2.6. Mansehra District

A total of two studies were conducted in the Mansehra district of KP. The forest cover extracted from the GFW data set, for the year 2019, in this district was 1385 km2. It is important to note that both of these studies were conducted in a part of this district, and none of the studies used the district as a whole.
The first study, by Amjad et al. [33], used Landsat 5 and Landsat 8 satellite imageries to map the tropical forest of Mansehra district (4,296 km2 area), KP, for 1998, 2008, and 2017. Using the pixel-based image classification method, they reported that the forest in the study area increased from 1998 to 2008 and had a huge decrease from 1998 to 2017. This study reported 668 km2 forest cover in 2008 compared to 194 km2 in 2017. The second study, by Ullah et al. [34], used Landsat 5 TM, Landsat 7 ETM+, and Landsat 8 OLI data to map the land cover of a study area within Mansehra and Battagram districts (1802 km2 area) of KP. The forest cover for the Battagram district extracted through the GFW data set was 462 km2. The study used a supervised image classification method incorporating non-parametric image classification techniques (SVM and Andreson classification scheme level 1). This study reported vegetation (forest) cover in 1990 to be 1017.66 km2, in 2002 to be 933.25 km2, and in 2017 to be 841.89km2, with a net change of -9.88% between 1990–2017.

2.7. Rawalpindi District

A total of two studies were conducted in the Rawalpindi district of Punjab. The forest cover extracted from the GFW data set, for the year 2019, in this district was 712 km2.
Shahzad et al. [35] explored the trend of the Himalayan subtropical pine forests using SPOT-5 high-resolution optical imagery from 2005–2011 in the Murree galliat area (468 km2 area), Rawalpindi district, Punjab.
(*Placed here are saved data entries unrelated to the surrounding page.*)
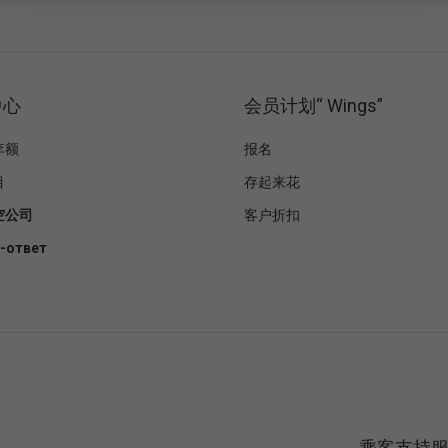
中心
会员计划“ Wings”
李额
报名
目
存起来花
空公司
客户折扣
-ответ
乘客支持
They used the standard NN technique in OBIA through supervised image classification to assess forest conversions in the state-owned and community/private forests. The results showed a decrease of about 5 km2 of ‘closed-canopy Pinus wallichiana’ forest from 2005–2011 in the state-managed area, whereas a reduction of about 2 km2 in the community/private forest was observed. The following study, by Mannan et al. [36], utilized Landsat 5 TM and Landsat 8 OLI satellite images to explore the sub-tropical and moist temperate forests in the foothills of the Himalayan mountains (622 km2 area), Rawalpindi district, Punjab. Using a pixel-based maximum likelihood algorithm in supervised image classification, they reported that the annual rate of forest change between 1998–2008 was −0.09%, which increased to −0.32% between 2008–2018. This study reported 392.3 km2 forest cover in the study area, and the projected forest cover for 2018 was 405.5 km2.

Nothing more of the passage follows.